London slides down rankings for global green finance leaders

London has dropped from first to third place in a global ranking of the world's "greenest" financial centres, with ties to “legacy assets” focusing on “non-green” financial offerings impacting its score.


Published today (October 1), the second edition of the bi-annual Global Green Finance Index (GGFI) from Z/Yen and Finance Watch ranks 59 cities in accordance to the quality, delivery and depth of green financial services and offerings.

The report names Amsterdam as the overall global leader and ranks Copenhagen in second place, claiming that both cities have outranked London in terms of depth in the past six months. London has been placed joint third with Luxembourg.

Nonetheless, the report hails London as the world leader in terms of sustainable finance and green finance infrastructure, noting that Western Europe outperformed all other regions. Indeed, more than one-third (37%) of cities to be named in the index are in this region.

London claimed the top spot on the first edition of this report in March.
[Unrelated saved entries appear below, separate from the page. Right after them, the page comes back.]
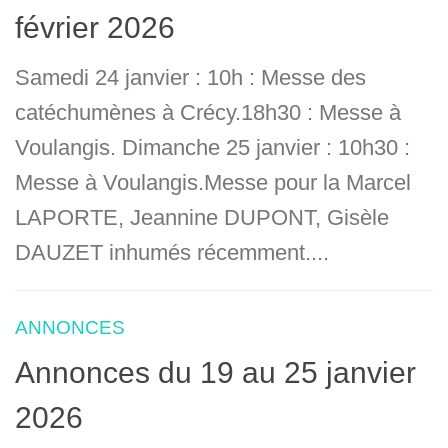
février 2026
Samedi 24 janvier : 10h : Messe des
catéchumènes à Crécy.18h30 : Messe à
Voulangis. Dimanche 25 janvier : 10h30 :
Messe à Voulangis.Messe pour la Marcel
LAPORTE, Jeannine DUPONT, Gisèle
DAUZET inhumés récemment....
ANNONCES
Annonces du 19 au 25 janvier
2026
The document explains a trend towards smaller financial centres such as Luxembourg, Casablanca and Montréal overtaking their larger counterparts as their size offers them “more scope to advance through specialisation” as one reason for London’s lack of progress.

It states that larger financial centres such as London, New York and Paris are beginning to “suffer from negative perceptions linked to their legacy brown assets”, as these cities also play host to many “non-green” financial services and offerings. The report notes that large cities tended to fare worse in the index for depth than for quality.

The report arrives as green campaigners continue to accuse London-based organisations including City Hall of being slower to divest from oil, gas and coal projects than their global counterparts. London councils, for example, collectively held more than £16bn of shares in fossil fuel companies as of January 2018, while the London pension fund still has £69m of fossil fuel assets.

“In the first edition of the index, we set out our intention that the index should chart the progress of the world’s financial centres towards a financial system that delivers sustainable development and values people and the planet as much as profit,” Z/Yen’s executive chairman Michael Mainelli said.

“The combination of instrumental factors and perceptions measured in this index, as in many other areas, can be a leading indicator of future activity. We believe that the index is one element of the work required to measure the development of green finance, by showing how green finance centres are evolving.”

A green future?

On a more positive note for the UK, London has been named in the GGFI as one of the six best global cities for future green finance prospects, according to a survey of 535 respondents in the global finance industry.

The report comes shortly after The City of London Corporation pledged to invest £2m in the UK’s new Green Finance Institute once the new body launches next year.

The London-based Institute will see top financial experts from Aviva, Barclays, HSBC, Legal & General and the Bank of England working alongside academics and sustainability experts to accelerate private sector funding in green technologies, infrastructure and innovative start-ups.

In other good news for the UK’s green finance movement, a recent report from sustainable investment firm Triodos Bank revealed that the UK’s socially responsible investing (SRI) market is set to grow by 173% by 2027 to reach £48bn.

Triodos Bank’s findings echoed those of a recent Climate Bonds Initiative report, which found that the global green bonds market grew by a staggering 78% between 2016 and 2017, with investors funnelling more than $150bn into low-carbon projects.